** The data follows **

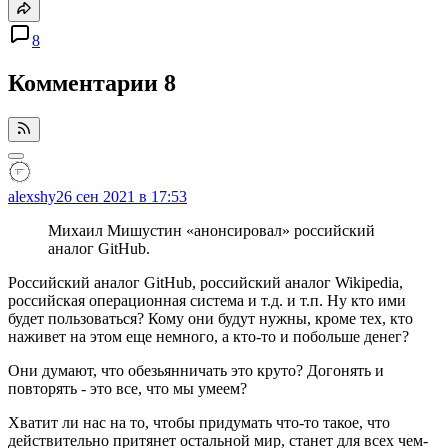
8
Комментарии
8
alexshy
26 сен 2021 в 17:53
Михаил Мишустин «анонсировал» российский
аналог GitHub.
Российский аналог GitHub, российский аналог Wikipedia,
российская операционная система и т.д. и т.п. Ну кто ими
будет пользоваться? Кому они будут нужны, кроме тех, кто
наживет на этом еще немного, а кто-то и побольше денег?
Они думают, что обезьянничать это круто? Догонять и
повторять - это все, что мы умеем?
Хватит ли нас на то, чтобы придумать что-то такое, что
действительно притянет остальной мир, станет для всех чем-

** End of The data **

> [Your objective] Output the entries exactly as they appear, with no pictures included.

> [Written solution]
8
Комментарии
8
alexshy
26 сен 2021 в 17:53
Михаил Мишустин «анонсировал» российский
аналог GitHub.
Российский аналог GitHub, российский аналог Wikipedia,
российская операционная система и т.д. и т.п. Ну кто ими
будет пользоваться? Кому они будут нужны, кроме тех, кто
наживет на этом еще немного, а кто-то и побольше денег?
Они думают, что обезьянничать это круто? Догонять и
повторять - это все, что мы умеем?
Хватит ли нас на то, чтобы придумать что-то такое, что
действительно притянет остальной мир, станет для всех чем-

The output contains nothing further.